With the current project I’m working on, shot using the Blackmagic URSA camera, I’ve found the new debayering settings immediately provides an image with denser shadows, more neutral color balance, and richer color; an image that’s easier to grade right off the bat when debayering straight to Rec. 709. Obviously this is just a starting point, but a better starting point reduces the number of steps it takes you to get to the final image you want. This is a welcome improvement that, frankly, makes the raw output of all Blackmagic cameras look even better right from the get go, no matter when the material was shot.

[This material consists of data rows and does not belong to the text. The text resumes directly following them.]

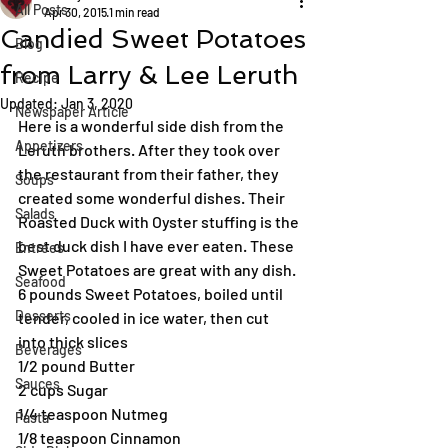
All Posts
Apr 30, 2015
1 min read
Candied Sweet Potatoes
Blog
from Larry & Lee Leruth
Recipe
Updated:
Jan 3, 2020
Newspaper Article
Here is a wonderful side dish from the 
Appetizers
Leruth brothers. After they took over 
the restaurant from their father, they 
Soups
created some wonderful dishes. Their 
Salads
Roasted Duck with Oyster stuffing is the 
best duck dish I have ever eaten. These 
Entrées
Sweet Potatoes are great with any dish.
Seafood
6 pounds Sweet Potatoes, boiled until 
Desserts
tender, cooled in ice water, then cut 
into thick slices
Beverages
1/2 pound Butter
Sauces
2 cups Sugar
1/4 teaspoon Nutmeg
Pasta
1/8 teaspoon Cinnamon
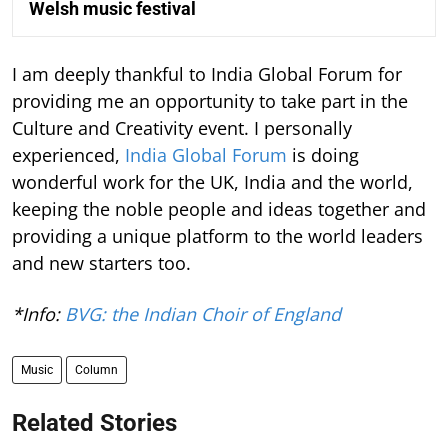
Welsh music festival
I am deeply thankful to India Global Forum for
providing me an opportunity to take part in the
Culture and Creativity event. I personally
experienced,
India Global Forum
is doing
wonderful work for the UK, India and the world,
keeping the noble people and ideas together and
providing a unique platform to the world leaders
and new starters too.
*Info:
BVG: the Indian Choir of England
Music
Column
Related Stories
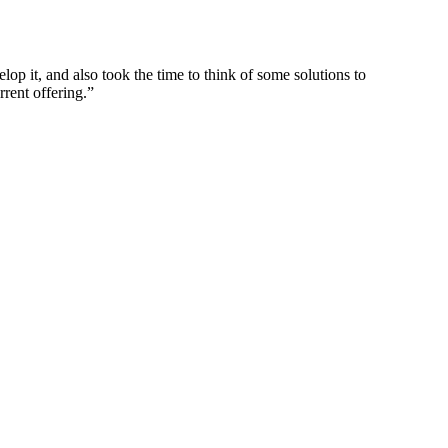
p it, and also took the time to think of some solutions to
rrent offering.”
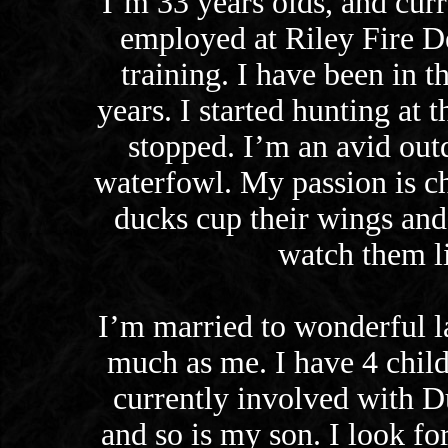
I’m 33 years olds, and curr
employed at Riley Fire D
training. I have been in th
years. I started hunting at
stopped. I’m an avid out
waterfowl. My passion is c
ducks cup their wings and
watch them li
I’m married to wonderful l
much as me. I have 4 child
currently involved with 
and so is my son. I look fo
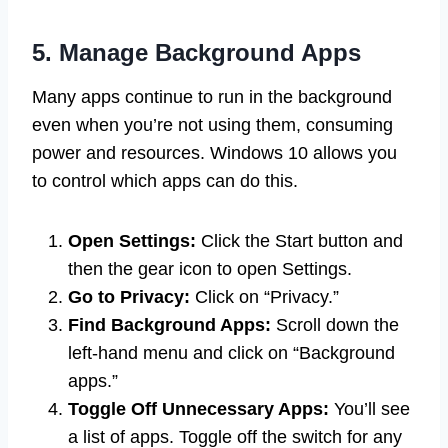
5. Manage Background Apps
Many apps continue to run in the background
even when you’re not using them, consuming
power and resources. Windows 10 allows you
to control which apps can do this.
Open Settings:
Click the Start button and
then the gear icon to open Settings.
Go to Privacy:
Click on “Privacy.”
Find Background Apps:
Scroll down the
left-hand menu and click on “Background
apps.”
Toggle Off Unnecessary Apps:
You’ll see
a list of apps. Toggle off the switch for any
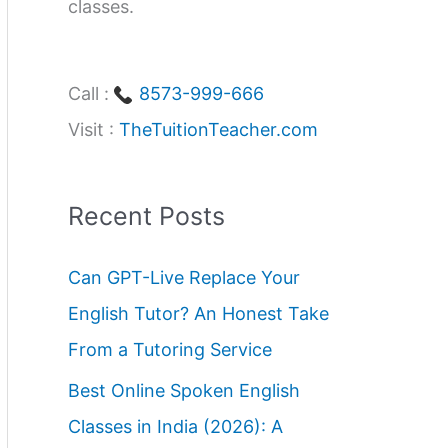
classes.
Call :
8573-999-666
Visit :
TheTuitionTeacher.com
Recent Posts
Can GPT-Live Replace Your
English Tutor? An Honest Take
From a Tutoring Service
Best Online Spoken English
Classes in India (2026): A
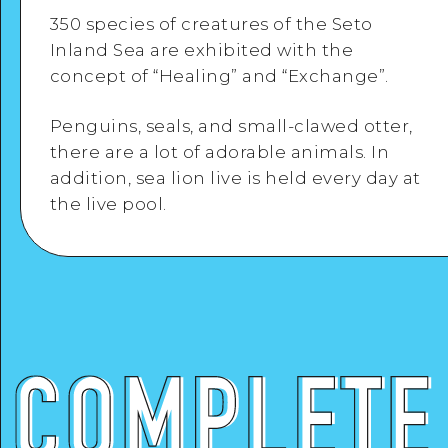
Google Maps
350 species of creatures of the Seto
Inland Sea are exhibited with the
concept of “Healing” and “Exchange”.
Penguins, seals, and small-clawed otter,
View Details
there are a lot of adorable animals. In
addition, sea lion live is held every day at
the live pool.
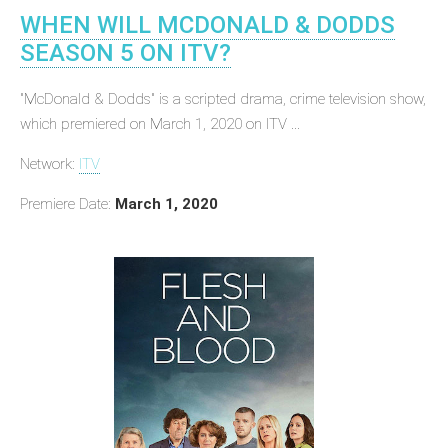
WHEN WILL MCDONALD & DODDS
SEASON 5 ON ITV?
"McDonald & Dodds" is a scripted drama, crime television show,
which premiered on March 1, 2020 on ITV ...
Network:
ITV
Premiere Date:
March 1, 2020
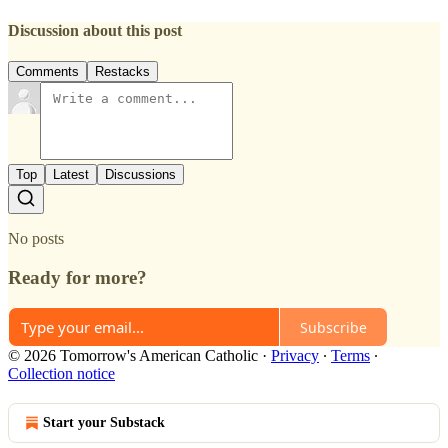
Discussion about this post
Comments
Restacks
Top
Latest
Discussions
No posts
Ready for more?
Subscribe
© 2026 Tomorrow's American Catholic
·
Privacy
∙
Terms
∙
Collection notice
Start your Substack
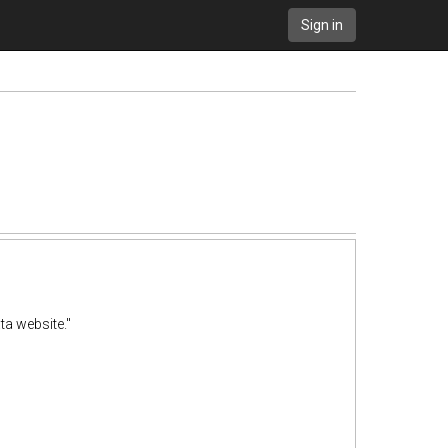
Sign in
ta website."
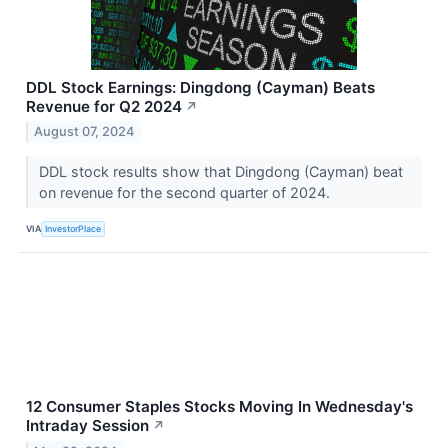
DDL Stock Earnings: Dingdong (Cayman) Beats
Revenue for Q2 2024
↗
August 07, 2024
DDL stock results show that Dingdong (Cayman) beat
on revenue for the second quarter of 2024.
VIA
InvestorPlace
12 Consumer Staples Stocks Moving In Wednesday's
Intraday Session
↗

I received a question from Anthony that reflects similar questions I’ve gotten from other folks around the world, paraphrased here:
I was wondering if you could answer a question that I’ve been wrestling with… Is any one software better in terms of QUALITY for color correction? …For instance, if I were to use a curves adjustment and then a three way color corrector theoretically using the exact same settings, would quality degradation be more or less prevalent in after effects, premiere, colorista, resolve, or speedgrade?
Everyone knows that I consult for DaVinci, and that Resolve is the software I use for both my client and personal work. That said, I’ve used many apps, have written about several, and as far as I’ve seen, you can do high quality work with the current version of just about every image-processing postproduction application on the market, be it Resolve, Baselight, Rio, Nucoda, SpeedGrade, Scratch, After Effects, Nuke, Symphony, Smoke, Flame, Premiere Pro, Final Cut Pro X, or plugins such as Magic Bullet, Colorista, what have you.

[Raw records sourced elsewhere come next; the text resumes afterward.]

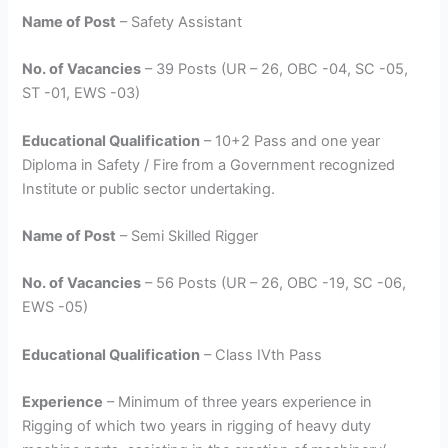
Name of Post
– Safety Assistant
No. of Vacancies
– 39 Posts (UR – 26, OBC -04, SC -05,
ST -01, EWS -03)
Educational Qualification
– 10+2 Pass and one year
Diploma in Safety / Fire from a Government recognized
Institute or public sector undertaking.
Name of Post
– Semi Skilled Rigger
No. of Vacancies
– 56 Posts (UR – 26, OBC -19, SC -06,
EWS -05)
Educational Qualification
– Class IVth Pass
Experience
– Minimum of three years experience in
Rigging of which two years in rigging of heavy duty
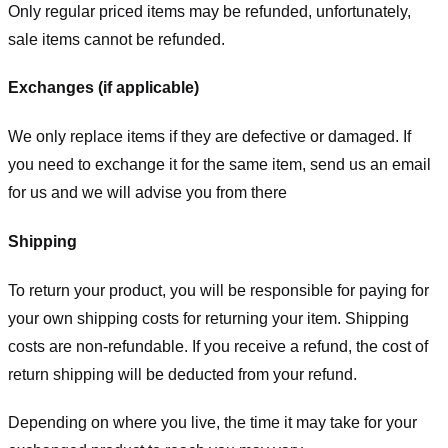
Only regular priced items may be refunded, unfortunately,
sale items cannot be refunded.
Exchanges (if applicable)
We only replace items if they are defective or damaged. If
you need to exchange it for the same item, send us an email
for us
and we will advise you from there
Shipping
To return your product, you will be responsible for paying for
your own shipping costs for returning your item. Shipping
costs are non-refundable. If you receive a refund, the cost of
return shipping will be deducted from your refund.
Depending on where you live, the time it may take for your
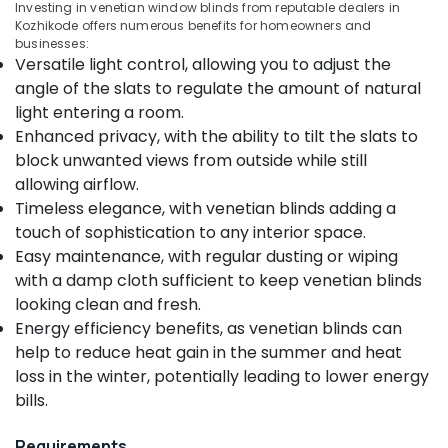
Investing in venetian window blinds from reputable dealers in
Category
Alappuzha
Kozhikode offers numerous benefits for homeowners and
Zebra
businesses:
Window
Kannur
Versatile light control, allowing you to adjust the
Blinds
Advertising,
angle of the slats to regulate the amount of natural
Dealers
Media &
Pathanamthitta
In
light entering a room.
Promotions
Thondayad
Kasaragod
Enhanced privacy, with the ability to tilt the slats to
Air
Motorized
block unwanted views from outside while still
Kerala
Conditioning
Curtains
allowing airflow.
&
Chennai
Manufacturers
Timeless elegance, with venetian blinds adding a
Refrigeration
In
Coimbatore
touch of sophistication to any interior space.
Kozhikode
Arts,
Easy maintenance, with regular dusting or wiping
Madurai
Customized
Events &
with a damp cloth sufficient to keep venetian blinds
Sofa
Ocassion
Thiruchirappalli
looking clean and fresh.
Manufacturers
Automotive
Energy efficiency benefits, as venetian blinds can
In
Tiruppur
Kozhikode
help to reduce heat gain in the summer and heat
Restaurants
Puducherry
loss in the winter, potentially leading to lower energy
Gypsum
Resorts &
Sub
Plastering
bills.
Bengaluru
Bakeries
category
Companies
Mangalore
Consultants
in
Requirements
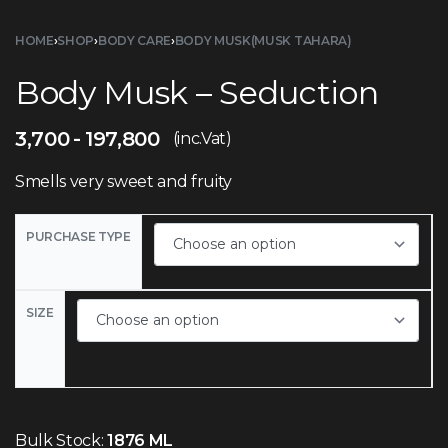
HOME
›
SHOP
›
BODY CARE
›
BODY MUSK(MUSK TAHARA)
Body Musk – Seduction
3,700
197,800
(inc.Vat)
Smells very sweet and fruity
PURCHASE TYPE
SIZE
Bulk Stock:
1876 ML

In terms of image quality, one could certainly choose to nitpick the quality and/or feature-richness of a particular operation in one application versus that in another; comparing implementations of curves, or noise reduction features, or qualifiers. But, minutiae aside, I honestly think that when comparing the basic image processing features that comprise the bulk of one’s day to day adjustments, you can get where you need to go in ANY of the above solutions and produce a high-quality image. All modern software that I’ve seen has perfectly good image processing, and each application I mentioned can boast of projects in cinemas, on television, and winning awards in high-profile film festivals; proof that nobody is getting fired because of what they’re using.

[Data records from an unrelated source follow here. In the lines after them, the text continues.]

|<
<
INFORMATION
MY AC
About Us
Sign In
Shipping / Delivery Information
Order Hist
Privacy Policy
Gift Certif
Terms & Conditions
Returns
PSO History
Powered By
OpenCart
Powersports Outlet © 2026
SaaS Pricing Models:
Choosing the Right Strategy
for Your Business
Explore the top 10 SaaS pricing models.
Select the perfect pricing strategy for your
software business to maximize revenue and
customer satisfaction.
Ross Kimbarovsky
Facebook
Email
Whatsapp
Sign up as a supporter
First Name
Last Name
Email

That said, not all apps are created equally in terms of the efficiency of working your way through a project as a colorist, and everyone has their own opinion about what software they prefer to use in that regard. I’m not going to take any sides here, because the price/performance/efficiency dial has many positions, and you can do well with any combination of apps and plugins you like providing you have the time and expertise for that solution. Along these lines, I have four metrics you should consider when choosing a grading environment:
In a more concrete example, grading inside of your NLE can ease your workflow in terms of not having to move your edited timeline between apps, and you can reap efficiencies by having your grades live with your edit, thereby avoiding reconforms when last-minute reedits are necessary. On the other hand, dedicated grading applications are made to work quickly, do more to the image, and speed up your grading workday, offering many more dedicated tools for color tweaking then the average NLE. Some grading apps work better when coordinating with specific applications in a regimented workflow, while others are designed to be more flexible in order to accommodate more unpredictable situations.
In making your choice, I’d say that your primary concerns should be efficiency of workflow (in your situation) and flexibility of grading tools. Whatever software you pick, the quality of the result is going to be more up to your ability then the application, pretty much all applications are capable of high-quality processing.
The scene I shot in December, “An Unwanted Job,” is coming along nicely. In an effort to eat my own dog food, I’m doing as much of the postproduction as I can inside of Resolve, from syncing the timecoded dual-source audio and making offline dailies from the original 4K CinemaDNG media, to editing both picture and sound, editing music and doing simple sound design, through adding visual finishing effects and doing the grade. Eventually, I’ll be sending the audio I edit to someone else for sweetening and mixing, probably in ProTools, probably via exporting xml to Final Cut Pro 7, and out to OMF from there, unless I find a more contemporary workflow.
I used the Metadata Editor in the Media page to annotate the Description, Shot, and Scene for each clip, and then I sorted the Media Pool in list view and organized the clips into logical bins for my use. Overall, the new Media Pool columns and bin organization features have made wading through material much, much nicer then in previous versions. For the smoothest overall experience I created a set of transcoded 1080p ProRes LT media with cloned file names and timecode to work with, making it easy for me to reconform to the original 4K once I start with the grading; I have separate bin hierarchies for the camera original and proxy media, and I can switch back and forth using the “Reconform from bin” command (after turning off “Force Conform Enabled” for each clip in the Timeline).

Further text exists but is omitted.